After finding the line that contains "List each element", give again that line and each one following it, exactly, until the records end.

RECORD SET below:

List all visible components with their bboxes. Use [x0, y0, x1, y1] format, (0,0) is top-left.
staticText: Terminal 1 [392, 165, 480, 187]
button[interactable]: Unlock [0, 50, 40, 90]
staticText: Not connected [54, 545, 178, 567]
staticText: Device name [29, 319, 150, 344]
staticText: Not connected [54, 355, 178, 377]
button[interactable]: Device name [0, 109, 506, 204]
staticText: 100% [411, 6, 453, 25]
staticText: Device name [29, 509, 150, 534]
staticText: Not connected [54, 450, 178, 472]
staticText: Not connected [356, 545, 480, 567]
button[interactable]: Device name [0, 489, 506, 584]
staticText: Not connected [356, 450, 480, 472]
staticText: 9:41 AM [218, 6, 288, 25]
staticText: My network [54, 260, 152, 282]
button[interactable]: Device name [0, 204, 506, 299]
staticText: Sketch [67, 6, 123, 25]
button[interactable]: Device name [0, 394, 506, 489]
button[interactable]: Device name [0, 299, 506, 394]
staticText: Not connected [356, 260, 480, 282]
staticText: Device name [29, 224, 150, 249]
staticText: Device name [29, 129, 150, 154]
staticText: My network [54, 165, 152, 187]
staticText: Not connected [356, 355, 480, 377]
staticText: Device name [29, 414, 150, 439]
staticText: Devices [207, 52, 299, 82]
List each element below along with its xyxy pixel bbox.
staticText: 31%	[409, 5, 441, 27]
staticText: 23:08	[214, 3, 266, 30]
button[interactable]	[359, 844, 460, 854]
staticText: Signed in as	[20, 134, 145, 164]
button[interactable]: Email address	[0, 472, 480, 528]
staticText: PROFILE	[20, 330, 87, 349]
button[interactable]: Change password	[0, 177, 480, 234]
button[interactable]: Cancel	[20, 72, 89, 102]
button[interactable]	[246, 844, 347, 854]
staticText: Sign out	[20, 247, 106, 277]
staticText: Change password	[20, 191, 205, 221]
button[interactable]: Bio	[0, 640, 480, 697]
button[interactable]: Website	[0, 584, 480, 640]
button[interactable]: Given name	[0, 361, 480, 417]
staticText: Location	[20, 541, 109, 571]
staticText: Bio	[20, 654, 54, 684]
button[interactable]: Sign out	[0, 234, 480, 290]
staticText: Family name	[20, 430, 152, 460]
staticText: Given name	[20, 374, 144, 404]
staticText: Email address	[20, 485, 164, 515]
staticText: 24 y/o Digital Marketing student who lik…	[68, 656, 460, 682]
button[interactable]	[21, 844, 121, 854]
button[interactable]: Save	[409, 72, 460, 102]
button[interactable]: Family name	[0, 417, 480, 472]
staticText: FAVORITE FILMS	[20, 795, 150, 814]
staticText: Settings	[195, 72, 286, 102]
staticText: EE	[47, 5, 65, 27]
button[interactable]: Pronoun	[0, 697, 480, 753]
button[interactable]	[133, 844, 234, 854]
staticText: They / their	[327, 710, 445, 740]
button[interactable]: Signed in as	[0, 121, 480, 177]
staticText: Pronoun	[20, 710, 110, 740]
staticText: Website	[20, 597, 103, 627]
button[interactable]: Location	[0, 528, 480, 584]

End of RECORD SET.

__EXPECTED ANSWER__
List each element below along with its xyxy pixel bbox.
staticText: 31%	[409, 5, 441, 27]
staticText: 23:08	[214, 3, 266, 30]
button[interactable]	[359, 844, 460, 854]
staticText: Signed in as	[20, 134, 145, 164]
button[interactable]: Email address	[0, 472, 480, 528]
staticText: PROFILE	[20, 330, 87, 349]
button[interactable]: Change password	[0, 177, 480, 234]
button[interactable]: Cancel	[20, 72, 89, 102]
button[interactable]	[246, 844, 347, 854]
staticText: Sign out	[20, 247, 106, 277]
staticText: Change password	[20, 191, 205, 221]
button[interactable]: Bio	[0, 640, 480, 697]
button[interactable]: Website	[0, 584, 480, 640]
button[interactable]: Given name	[0, 361, 480, 417]
staticText: Location	[20, 541, 109, 571]
staticText: Bio	[20, 654, 54, 684]
button[interactable]: Sign out	[0, 234, 480, 290]
staticText: Family name	[20, 430, 152, 460]
staticText: Given name	[20, 374, 144, 404]
staticText: Email address	[20, 485, 164, 515]
staticText: 24 y/o Digital Marketing student who lik…	[68, 656, 460, 682]
button[interactable]	[21, 844, 121, 854]
button[interactable]: Save	[409, 72, 460, 102]
button[interactable]: Family name	[0, 417, 480, 472]
staticText: FAVORITE FILMS	[20, 795, 150, 814]
staticText: Settings	[195, 72, 286, 102]
staticText: EE	[47, 5, 65, 27]
button[interactable]: Pronoun	[0, 697, 480, 753]
button[interactable]	[133, 844, 234, 854]
staticText: They / their	[327, 710, 445, 740]
button[interactable]: Signed in as	[0, 121, 480, 177]
staticText: Pronoun	[20, 710, 110, 740]
staticText: Website	[20, 597, 103, 627]
button[interactable]: Location	[0, 528, 480, 584]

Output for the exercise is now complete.